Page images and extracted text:
Content starts
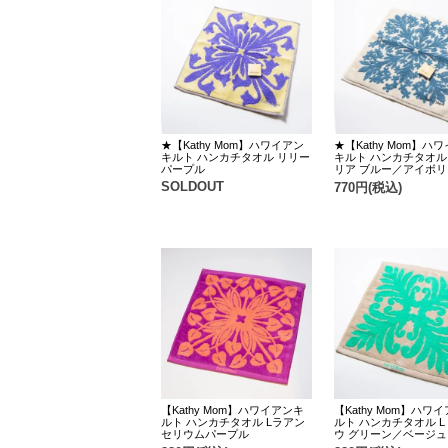
★【Kathy Mom】ハワイアン
★【Kathy Mom】ハ
キルト ハンカチタオル リリー
キルト ハンカチタオル
パープル
リア ブルー／アイボリ
SOLDOUT
770円(税込)
【Kathy Mom】ハワイアンキ
【Kathy Mom】ハワ
ルト ハンカチタオル Lラアン
ルト ハンカチタオル L
セリウムパープル
ウ グリーン／ベージュ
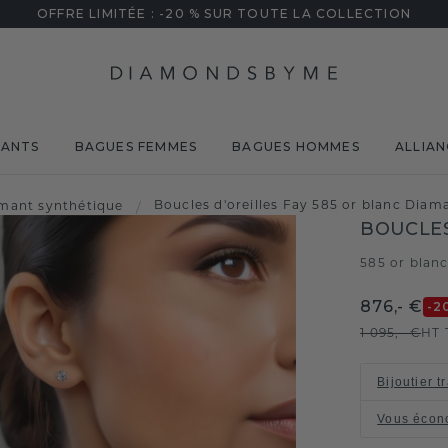
OFFRE LIMITÉE : -20 % SUR TOUTE LA COLLECTION
MANTS
BAGUES FEMMES
BAGUES HOMMES
ALLIAN
Boucles d'oreilles Fay 585 or blanc Diama
mant synthétique
/
BOUCLES
585 or blan
876,- €
-2
1 095,- €
HT 
Bijoutier t
Vous écon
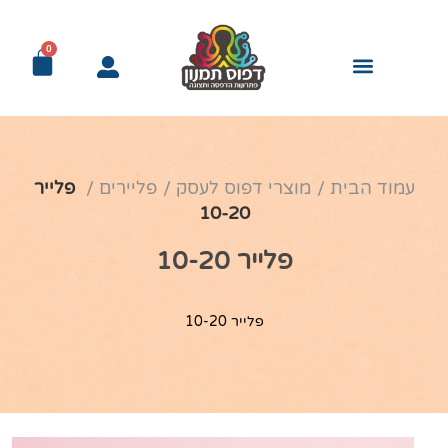
0
עמוד הבית
מוצרי דפוס לעסק
פליירים
פלייר
10-20
פלייר 10-20
פלייר 10-20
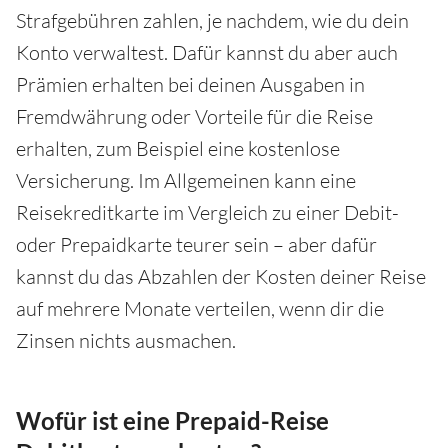
Strafgebühren zahlen, je nachdem, wie du dein
Konto verwaltest. Dafür kannst du aber auch
Prämien erhalten bei deinen Ausgaben in
Fremdwährung oder Vorteile für die Reise
erhalten, zum Beispiel eine kostenlose
Versicherung. Im Allgemeinen kann eine
Reisekreditkarte im Vergleich zu einer Debit-
oder Prepaidkarte teurer sein – aber dafür
kannst du das Abzahlen der Kosten deiner Reise
auf mehrere Monate verteilen, wenn dir die
Zinsen nichts ausmachen.
Wofür ist eine Prepaid-Reise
Content ends
= Task directions =
Drop the images; return the entries above exactly as they appear.

= Response below =
★【Kathy Mom】ハワイアン
★【Kathy Mom】ハ
キルト ハンカチタオル リリー
キルト ハンカチタオル
パープル
リア ブルー／アイボリ
SOLDOUT
770円(税込)
【Kathy Mom】ハワイアンキ
【Kathy Mom】ハワ
ルト ハンカチタオル Lラアン
ルト ハンカチタオル L
セリウムパープル
ウ グリーン／ベージュ
OFFRE LIMITÉE : -20 % SUR TOUTE LA COLLECTION
MANTS
BAGUES FEMMES
BAGUES HOMMES
ALLIAN
Boucles d'oreilles Fay 585 or blanc Diama
mant synthétique
/
BOUCLES
585 or blan
876,- €
-2
1 095,- €
HT 
Bijoutier t
Vous écon
0
עמוד הבית
מוצרי דפוס לעסק
פליירים
פלייר
10-20
פלייר 10-20
פלייר 10-20
Strafgebühren zahlen, je nachdem, wie du dein
Konto verwaltest. Dafür kannst du aber auch
Prämien erhalten bei deinen Ausgaben in
Fremdwährung oder Vorteile für die Reise
erhalten, zum Beispiel eine kostenlose
Versicherung. Im Allgemeinen kann eine
Reisekreditkarte im Vergleich zu einer Debit-
oder Prepaidkarte teurer sein – aber dafür
kannst du das Abzahlen der Kosten deiner Reise
auf mehrere Monate verteilen, wenn dir die
Zinsen nichts ausmachen.
Wofür ist eine Prepaid-Reise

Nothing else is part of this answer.